O antigo e o moderno juntos: retrofit se consolida na construção civil

Edifício de oito andares, de frente para o Guaíba, será o primeiro licenciado pela prefeitura após mudança no Plano Diretor de Porto Alegre

Edifício de oito andares, de frente para o Guaíba, será o primeiro licenciado pela prefeitura após mudança no Plano Diretor de Porto Alegre


ANDRESSA PUFAL/JC
O termo não é novo – empregado há muitos anos no setor industrial, o retrofit faz aquilo que indica a tradução da palavra do inglês para o português: dar nova forma a algo antigo.
O termo não é novo – empregado há muitos anos no setor industrial, o retrofit faz aquilo que indica a tradução da palavra do inglês para o português: dar nova forma a algo antigo.
Incorporado pela construção civil inicialmente na Europa, o conceito tem uma pegada sustentável e explica o trabalho que recupera edificações já existentes ao invés de demolir a estrutura para recomeçar a obra do zero.
No Brasil, a técnica ganhou adeptos nos anos mais recentes e agora está na mira das prefeituras de capitais que querem atrair investimentos e novos moradores para os centros históricos – a aposta é conceder incentivos para recuperar prédios subutilizados nessas regiões. É o caso do Cais Rooftop, no Centro Histórico da Capital (foto), em frente aos armazéns do Cais Mauá. 
O conceito de retrofit popularizado no meio da construção civil se diferencia da simples reforma (que não tem como premissa preservar a memória do local) e do restauro (preservação da memória que tem como um dos pilares priorizar a originalidade dos materiais).
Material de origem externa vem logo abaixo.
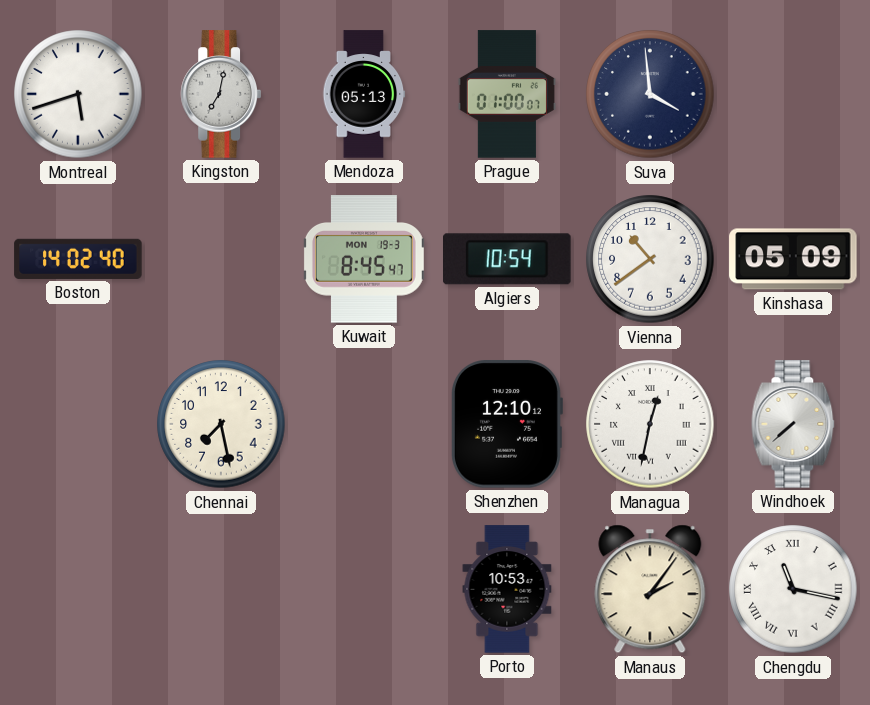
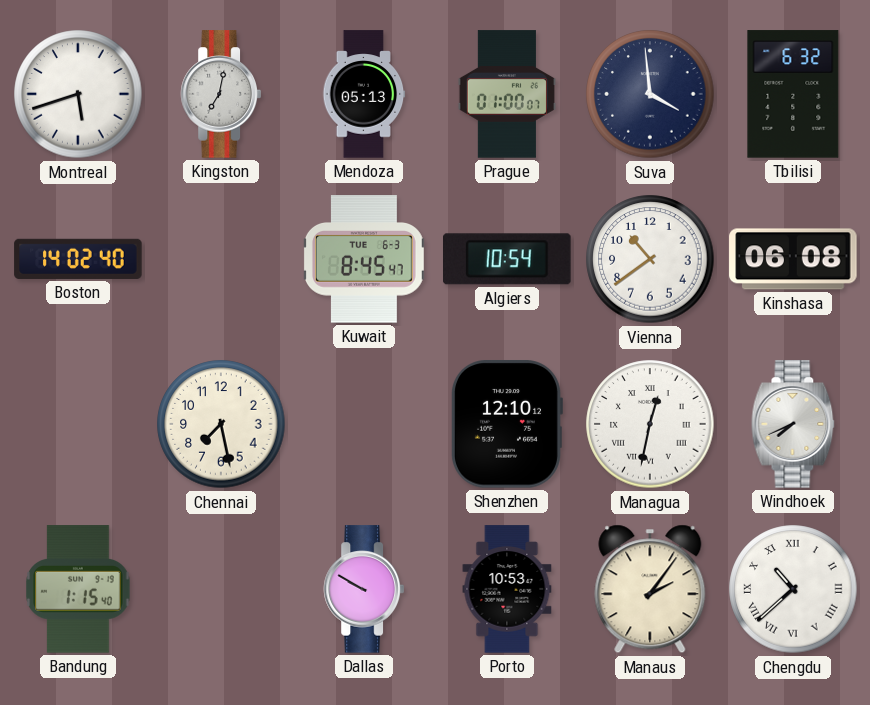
Tbilisi: none -> 6:32
Kuwait date: MON 19-3 -> TUE 6-3
Kinshasa: 05:09 -> 06:08
Windhoek: 7:38 -> 7:41
Bandung: none -> 1:15
Dallas: none -> 9:50
Chengdu: 11:17 -> 10:38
Embora não tenha uma definição arbitrária, as referências recorrentes apontam o retrofit como uma espécie de combinação dessas práticas: o respeito à memória sem as restrições aplicadas ao patrimônio tombado. É uma ressignificação daquela construção.

Arquiteto e urbanista do escritório A3 arquitetura.engenharia - que tem no portfólio dois projetos de retrofit em andamento - Valdir Bandeira Fiorentin define a técnica como "reuso adaptativo": quando materiais e novas formas de uso são incorporadas ao local, buscando preservar a estrutura e dar a ela um melhor aproveitamento.
Tão importante quanto considerar o passado da construção "retrofitada" é olhar para o futuro daquele prédio. "O retrofit tem uma tendência à modernização e alteração do uso" com o objetivo de "aumentar o desempenho e a vida útil do edifício", explica a arquiteta e urbanista Audrey Bello Ramos, do escritório Iglesias & Bello Arquitetura. Isso porque, ao mesmo tempo que o retrofit garante o reaproveitamento possível da estrutura principal, também atualiza materiais e processos, adaptando a construção aos conceitos contemporâneos. Se bem empregados, os novos recursos investidos revertem em economia durante o uso.
Essa característica complementa outra que garante o perfil sustentável da prática do retrofit: a manutenção da estrutura, que não foi demolida para dar lugar a outra. Parafraseando o arquiteto norte-americano Carl Elefante, Valdir sustenta que "o prédio mais verde é aquele que já foi construído". É a ideia de aproveitar os materiais já empregados, valorizar o recurso natural que já foi utilizado na construção original.
Vários são os ganhos ambientais que se pode elencar quando a opção é o retrofit, desde não precisar retirar da natureza e transportar toda a matéria prima que será empregada na obra (isso ainda acontece, mas em menor escala), passando pela redução drástica da geração de resíduos (o lixo, conhecido como caliça, que nem sempre tem condição de ser reutilizado ou reciclado), até a adoção de novos materiais que darão ganho de eficiência para construção adaptada.
A atualização dos materiais pode ser percebida numa escala micro, como a troca de uma esquadria que permitirá melhor circulação do ar ou conforto acústico, a mudança do revestimento de forma a interferir no conforto térmico, a adoção de lâmpadas econômicas. E vai até a adaptação do condomínio todo para receber placas solares ou armazenar água da chuva.
E, embora essa não seja a regra - aproveitar as obras do retrofit para incorporar ações de sustentabilidade à edificação passa por uma escolha do investidor - Audrey aponta que o fato de manter e modernizar a estrutura, o que por si só aumenta o seu tempo de vida útil, já é um grande ganho.
Cabe aqui a fala da arquiteta francesa Anne Lacaton (que ao lado de Jean-Philippe Vassal venceu a edição de 2021 do Prêmio Pritzker de Arquitetura - considerada a maior honraria nesse campo profissional) sobre demolição: "É um desperdício de muitas coisas: de energia, de material e de história. Além disso, tem um impacto social muito negativo".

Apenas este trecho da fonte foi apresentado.